Saying thanks the best way we know how

Luziano Reyna missed his daughter’s birth because he was working. Last month, he missed her graduation from Clovis High School. Again, he was working. He was working for us.
Reyna, from Hereford, Texas, has served 20 years in the United States Air Force. He spent the last six months deployed in support of Operation Iraqi Freedom.
Welcome back, Luziano.
And thanks. Thanks to you and all those in uniform who served with you.
On Saturday, in a more public way, our region will say thanks with a parade and a party to honor the Cannon Air Force Base troops who went to war with Iraq and who are protecting us elsewhere.
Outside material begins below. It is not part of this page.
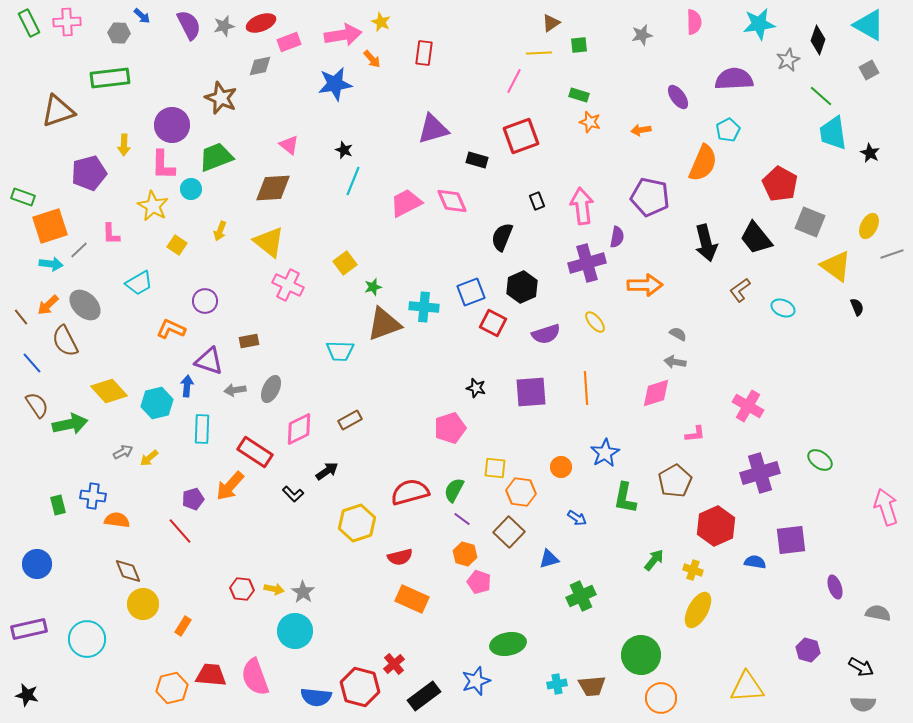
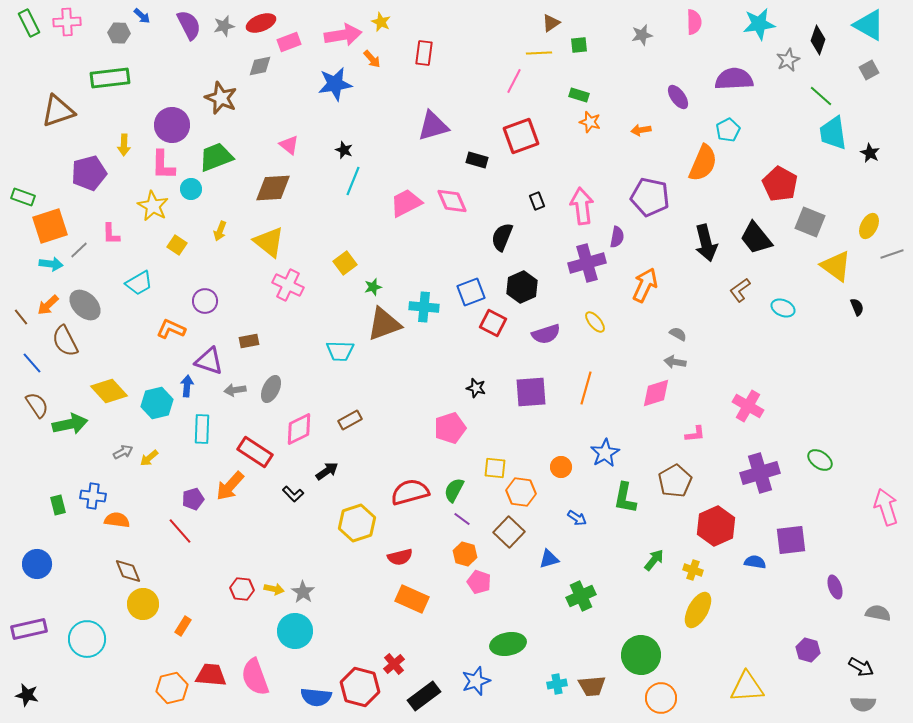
purple triangle at (433, 129): moved 3 px up
orange arrow at (645, 285): rotated 64 degrees counterclockwise
orange line at (586, 388): rotated 20 degrees clockwise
Events begin at 1 p.m. with a parade down Clovis’ Main Street from Grand Avenue to Greene Acres Park, where celebrations and entertainment continue until 7 p.m.
“Salute to Our Troops: A Homecoming Celebration” gives us a chance to show we appreciate the sacrifice made by Reyna and about 900 other personnel from Cannon who began deploying around Thanksgiving.
Americans’ support for U.S. involvement in the war varied from unwavering conviction to questions about whether it was the right thing to do. But the support for our warriors never wavered for most of us no matter how we felt about the fight. That will be evident, and will be heard loudly and proudly on Saturday.
Today’s newspaper includes a special section we call “Homecoming: Celebrating Cannon’s contribution to freedom.” It includes 52 pages and more than a dozen stories and numerous photos about real-life heroes who have made tremendous sacrifices in the past six months, which includes the families.
Cannon’s base newspaper, the Mach Meter, recently provided an additional example of the troops’ dedication in Master Sgt. Reyna, an electrician with the 27th Civil Engineer Squadron. A story written by Capt. Cristina Oxtra focused on Reyna’s recent reunion with his family:
“Although he has missed a number of his children’s milestones, he said it has been worth it. He plans to stay in the Air Force for several more years and said if he was given the opportunity to do this deployment all over again, he would do it.”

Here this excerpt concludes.